◆ **ACTIVITY**
Please print exactly the lines from the line containing "Infantinovu adresu. Mezitím vyplouvá další" through the end of the data, no more, and keep pictures out of the copy.
——
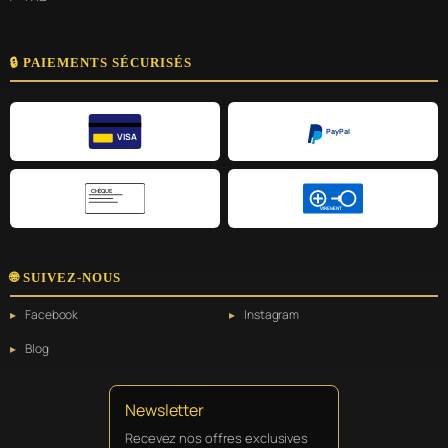
🔒 PAIEMENTS SÉCURISÉS
PayPal
VISA
CHÈQUE
VIREMENT
🌐 SUIVEZ-NOUS
Facebook
Instagram
Blog
Newsletter
Recevez nos offres exclusives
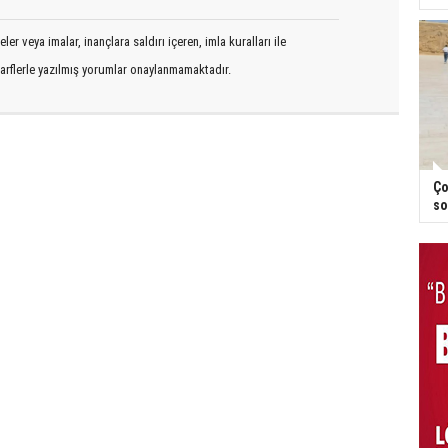
er veya imalar, inançlara saldırı içeren, imla kuralları ile
arflerle yazılmış yorumlar onaylanmamaktadır.
Ço
so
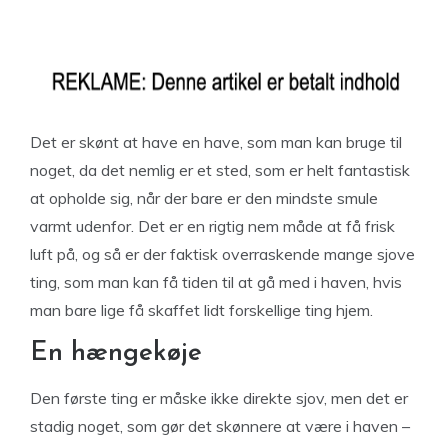
Det er skønt at have en have, som man kan bruge til
noget, da det nemlig er et sted, som er helt fantastisk
at opholde sig, når der bare er den mindste smule
varmt udenfor. Det er en rigtig nem måde at få frisk
luft på, og så er der faktisk overraskende mange sjove
ting, som man kan få tiden til at gå med i haven, hvis
man bare lige få skaffet lidt forskellige ting hjem.
En hængekøje
Den første ting er måske ikke direkte sjov, men det er
stadig noget, som gør det skønnere at være i haven –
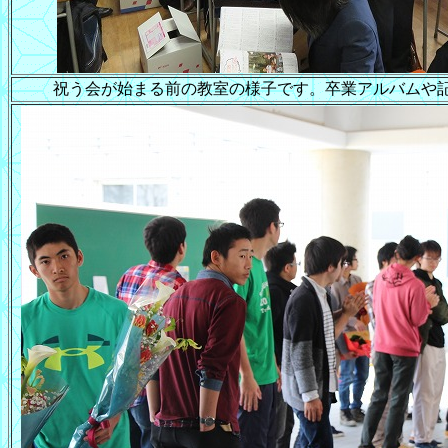
祝う会が始まる前の教室の様子です。卒業アルバムや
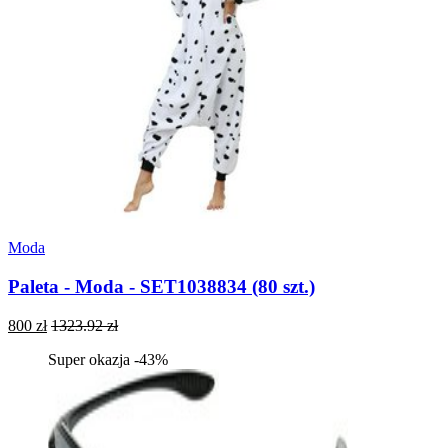
Moda
Paleta - Moda - SET1038834 (80 szt.)
800 zł
1323.92 zł
Super okazja -43%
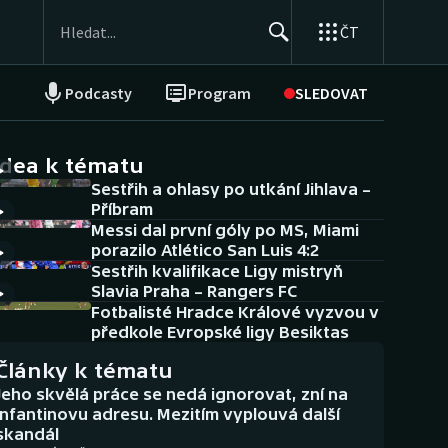
ČT
Podcasty
Program
SLEDOVAT
NEPŘEHLÉDNĚTE
Soutěže
idea k tématu
Sestřih a ohlasy po utkání Jihlava –
Historické návraty
Příbram
Messi dal první góly po MS, Miami
Aplikace ČT sport
porazilo Atlético San Luis 4:2
Sestřih kvalifikace Ligy mistryň
AZ kvíz
Slavia Praha – Rangers FC
Fotbalisté Hradce Králové vyzvou v
předkole Evropské ligy Besiktas
Články k tématu
Jeho skvělá práce se nedá ignorovat, zní na
Infantinovu adresu. Mezitím vyplouvá další
skandál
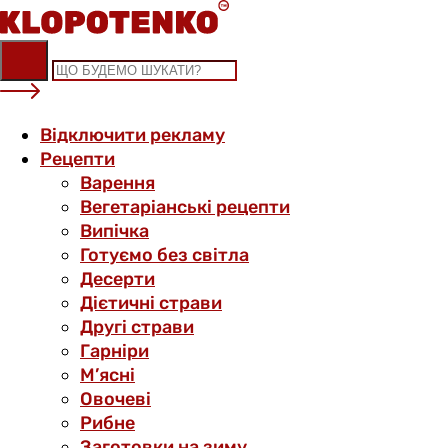
Skip
to
content
Відключити рекламу
Рецепти
Варення
Вегетаріанські рецепти
Випічка
Готуємо без світла
Десерти
Дієтичні страви
Другі страви
Гарніри
М’ясні
Овочеві
Рибне
Заготовки на зиму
——
◆ **EXERCISE RESULT**
Infantinovu adresu. Mezitím vyplouvá další
skandál
Skip
to
content
Відключити рекламу
Рецепти
Варення
Вегетаріанські рецепти
Випічка
Готуємо без світла
Десерти
Дієтичні страви
Другі страви
Гарніри
М’ясні
Овочеві
Рибне
Заготовки на зиму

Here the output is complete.